Par Corentin Dautreppe
Avant de devenir cadres de Café Joyeux, Constance Rabany et Olivier Lemaire ont travaillé pour des géants de l'agroalimentaire, avec lesquels les distributeurs ferraillent chaque année dans le cadre des négociations commerciales fixant les conditions auxquelles leur production sera écoulée pendant l'année. Alors, quand ils ont discuté avec le géant Carrefour pour y faire distribuer le café de leur marque engagée pour l'insertion par le travail des personnes handicapées, ils ont eu "la bonne surprise" d'avoir face à eux "un acheteur qui nous porte en interne", à mille lieux des relations souvent tendues avec les acteurs plus traditionnels.

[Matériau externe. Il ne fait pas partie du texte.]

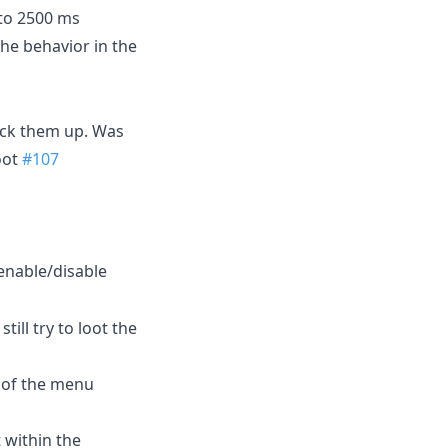
 to 2500 ms
the behavior in the
pick them up. Was
oot
#107
 enable/disable
ill try to loot the
 of the menu
t within the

Contribuer à l'équilibre financier
Café Joyeux est une enseigne de restauration fondée fin 2017 à Rennes par Yann et Lydwine Bucaille Lanrezac, qui emploie des personnes en situation de handicap principalement mental, trisomie 21 ou autisme. Dans le restaurant situé en haut des Champs-Elysées, Yann explique vouloir "continuer à ouvrir des restaurants pour donner du travail à beaucoup de monde". Mais les 15 points de vente aujourd'hui en activité s'appuient sur davantage de salariés, tous en CDI, qu'un établissement classique, et la vente de café en grandes surfaces "est un moyen de contribuer à l'équilibre financier" de l'entreprise.
Cocher la case RSE
Carrefour, qui a fait du handicap un des "piliers RSE" (responsabilité sociale et environnementale) de ses ambitions à horizon 2026, prévoit de distribuer le café dans "jusqu'à 800 magasins de proximité et 36 hypermarchés". Café Joyeux, détenu par un fonds de dotation, vend aussi aux entreprises son café haut de gamme. "On n'est pas dupe", ces entreprises cherchent aussi "un peu à cocher la case RSE, mais les salariés boivent notre café avec plaisir au quotidien", estiment les dirigeants de l'entreprise employant 154 équipiers.
Débouchés commerciaux stables
De leur côté, Camille Decreux et Antoine Yvan ont fondé en 2021 "Fiers", elle aussi en jaune vif, une marque "appartenant à 100% à un fonds de dotation à but non lucratif", visant à trouver des débouchés commerciaux stables à la production d'ateliers spécialisés (miel, épices, biscuits...) comme des établissements et service d'aide par le travail (Esat), des entreprises adaptées (EA), ou des associations. "Il existe plus de 2 500 structures en France qui fabriquent de super produits, et qui avaient comme problématique de trouver des débouchés", explique Antoine Yvan. Les deux hommes, passés également par l'agroalimentaire, "ont le savoir-faire pour ce qui est développement de marques et relations avec la distribution".
Des efforts sur les marges
La commercialisation dans quelques 200 magasins de plusieurs enseignes, Intermarché, Carrefour ou Auchan, "permet de générer du résultat mais aussi de changer le regard" sur le handicap, estiment les deux entrepreneurs, qui se veulent en outre compétitifs sur le prix de vente et transparents sur la répartition des revenus. "Entre 50 et 60 % du prix de vente consommateur revient aux ateliers", assure Antoine Yvan. Eux aussi assurent que les supermarchés "font un effort, sur leur marge notamment", pour mettre en avant les produits de leur marque aujourd'hui distribuée dans 200 magasins.
"Lever les préjugés"
Marie-Pierre Sellier-Bouhyern administratrice de la politique inclusivité chez le groupement Mousquetaires/Intermarché et Isabelle Colas, responsable Diversité et Handicap au sein du 3e acteur de la distribution alimentaire en France (derrière E. Leclerc et Carrefour), assurent que leur enseigne est "engagée depuis plus de 30 ans dans l'inclusivité", mais communique davantage dernièrement pour "lever les préjugés". "C'est important de répondre à ce type d'enjeux, aussi parce que les candidats à l'embauche regardent les engagements d'une entreprise". Patronne de magasin Bricomarché, elle accueille des stagiaires autistes "toutes les semaines pour de la mise en rayon". Les éventuelles réticences des salariés ont vite été balayées et elle n'a reçu "aucun retour négatif" de clients.